4歳の息子の暴言、横柄な態度にどう対応すればよいのか悩んでいます。義理の両親宅の隣に住んでおり、息子はほぼ毎日遊びに行きますが、祖父母に対して威張ってばかりいる、叱ると暴言を吐く、気に入らないことがあると大声で騒いで暴れる等々、義父母は、「最近は手に負えないことが多い」と言います。私にはそこまでひどい態度はとりません。義父母から「息子は欲求不満ではないか」などと言われ、落ち込んでいます。どう対応すればいいでしょうか。

回答者: 帆足暁子先生

 そうですね。まずは、一つひとつ考えていきましょう。

 お子さんは、祖父母の前と母親であるあなたの前では態度が違うようですね。それはなぜでしょうか。あなたから見て、何か思い当たることはありませんか。祖父母と一緒のときのお子さんの「威張ってばかりいる、叱ると暴言を吐く、気に入らないことがあると大声で騒いで暴れる等々」の態度には、必ず理由があります。

 たとえば、祖父母がとてもお子さんには甘くて、ついつい言うことを聞いてしまう傾向があるとか、最初は「ダメ」と言っても、お子さんが大声を出したり暴れたりすると最終的には要求を叶えてしまう傾向があるとか、お子さんの自我が強くて、祖父母はついその主張に負けてしまう傾向があるとか。

 子どもも大人も体験によって学習していきます。ですから、お子さんは「祖父母には威張っていい」「叱られたら暴言を吐けばいい」「気に入らないことがあったら大声で騒いで暴れていい」ということを学習してしまったのです。
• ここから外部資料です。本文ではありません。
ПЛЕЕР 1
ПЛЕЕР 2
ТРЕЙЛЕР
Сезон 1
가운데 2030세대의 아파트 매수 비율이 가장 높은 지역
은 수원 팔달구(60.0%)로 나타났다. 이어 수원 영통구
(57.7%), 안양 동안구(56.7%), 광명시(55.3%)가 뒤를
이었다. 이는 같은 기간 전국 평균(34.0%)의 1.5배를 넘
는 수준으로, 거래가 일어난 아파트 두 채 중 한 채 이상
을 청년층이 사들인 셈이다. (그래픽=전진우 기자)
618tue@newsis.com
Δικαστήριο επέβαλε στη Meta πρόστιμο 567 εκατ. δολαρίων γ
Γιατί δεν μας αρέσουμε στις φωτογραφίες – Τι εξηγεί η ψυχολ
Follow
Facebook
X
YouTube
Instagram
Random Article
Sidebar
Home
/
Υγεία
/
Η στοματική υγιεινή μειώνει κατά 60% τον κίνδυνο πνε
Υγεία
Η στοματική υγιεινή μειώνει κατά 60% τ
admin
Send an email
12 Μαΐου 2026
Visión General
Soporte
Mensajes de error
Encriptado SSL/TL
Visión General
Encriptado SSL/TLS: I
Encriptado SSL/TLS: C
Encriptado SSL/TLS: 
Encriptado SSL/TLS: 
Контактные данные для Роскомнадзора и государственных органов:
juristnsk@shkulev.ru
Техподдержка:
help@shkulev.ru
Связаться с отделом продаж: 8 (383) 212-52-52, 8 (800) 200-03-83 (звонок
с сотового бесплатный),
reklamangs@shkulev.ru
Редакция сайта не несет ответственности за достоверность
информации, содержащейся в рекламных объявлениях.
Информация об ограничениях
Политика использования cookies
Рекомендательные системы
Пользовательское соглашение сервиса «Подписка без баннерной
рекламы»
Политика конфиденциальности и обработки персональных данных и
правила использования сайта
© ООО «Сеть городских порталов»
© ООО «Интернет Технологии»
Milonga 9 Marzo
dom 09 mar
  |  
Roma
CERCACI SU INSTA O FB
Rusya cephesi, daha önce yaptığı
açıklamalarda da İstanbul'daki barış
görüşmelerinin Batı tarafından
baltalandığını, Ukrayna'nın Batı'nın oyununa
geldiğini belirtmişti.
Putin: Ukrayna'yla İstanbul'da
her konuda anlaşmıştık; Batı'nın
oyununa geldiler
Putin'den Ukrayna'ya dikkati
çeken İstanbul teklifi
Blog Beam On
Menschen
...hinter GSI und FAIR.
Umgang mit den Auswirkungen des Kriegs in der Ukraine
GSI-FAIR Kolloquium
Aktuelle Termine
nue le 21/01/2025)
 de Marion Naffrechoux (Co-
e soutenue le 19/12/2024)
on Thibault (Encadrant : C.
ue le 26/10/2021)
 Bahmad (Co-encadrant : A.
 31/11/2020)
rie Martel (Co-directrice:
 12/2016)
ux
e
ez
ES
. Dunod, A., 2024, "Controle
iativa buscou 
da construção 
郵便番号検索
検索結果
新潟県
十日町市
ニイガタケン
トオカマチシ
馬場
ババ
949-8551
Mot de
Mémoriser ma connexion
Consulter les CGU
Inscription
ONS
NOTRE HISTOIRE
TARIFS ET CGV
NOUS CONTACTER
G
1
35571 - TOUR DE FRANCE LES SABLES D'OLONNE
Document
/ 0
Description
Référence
もしかするとお子さんは、自分のほうが祖父母よりも序列が上だと錯覚してしまっているのかもしれません。

 その場合には、ちゃんと「4歳の子ども」のポジションに戻してあげればよいのです。お子さんがしたことで「困ることは困る」「ダメなことはダメ」と、きちんと一貫した穏やかで毅然とした対応をすることで、いまの混乱したお子さんの錯覚状況を修正することができます。そして、同時にこれまでの序列の錯覚が崩されることで生じる不安を解消するために、積極的に大人のほうからお子さんに働きかけて、お子さんと楽しい体験を共有することも大切なポイントです。この両方がバランスよく提供されることで、お子さんは不安な思いを抱えることなく、大人に守られる「子ども」として安心感を得ることができます。

 あるいは、祖父母が心配されている欲求不満についても、考える必要はあります。ただし、それはいわゆる「欲求不満」ということではなく、何かお子さんがイライラするものを抱えている、ということを祖父母は表現したかったのではないでしょうか。

 確かに、ストレスがあると誰でもイライラして怒りやすくなります。子どもの場合は、愛されている実感をもてない寂しさから言動が荒れて、攻撃的になることが多いように思います。お子さんはまわりの大人から愛されている実感はありますか。それとも淋しさを抱えているでしょうか。

 もし、お子さんが寂しさを抱えているとしたら、その寂しさを埋めて安心できる関わりが必要になります。それは、優しいまなざしでお子さんを見ることや、愛情のある言葉でお子さんをかわいがること、もちろん一緒に遊んで楽しさを共有することも大切です。そして、お子さんが何をまわりの大人に求めているのか、表面的なことではなく、心の底にある真実の思いをお子さんの立場で考えてみてください。お子さんを理解しようとする姿勢だけでも、お子さんに愛情を伝えることができます。ましてや、まわりの大人が積極的にお子さんに愛情を伝えていくことができれば、お子さんは愛されていることをきっと実感できると思います。

 あなたは子どもが欲求不満ではないかと言われて落ち込んでいらっしゃいますが、私は、とてもステキなお子さんだと思います。4歳で、相手に合わせて自分の言動を判断する知恵がついているということは、相手の感情に対する感受性が豊かだということですから。

 ただ、まわりの大人が嫌な思いをするような言動になっているので、いまのお子さんの表現を適切な形にして、お子さんの良さがもっとみんなに伝わりやすいようにしたいと思います。今回のことはお子さんを伸ばすチャンスなのです。

 お子さんを育てるとき、不安があったり、悩んだりしたときは、どんどん保健センターや子ども家庭支援センター等で相談されることもよいと思います。子どもは地域みんなで育んでいく宝ですから。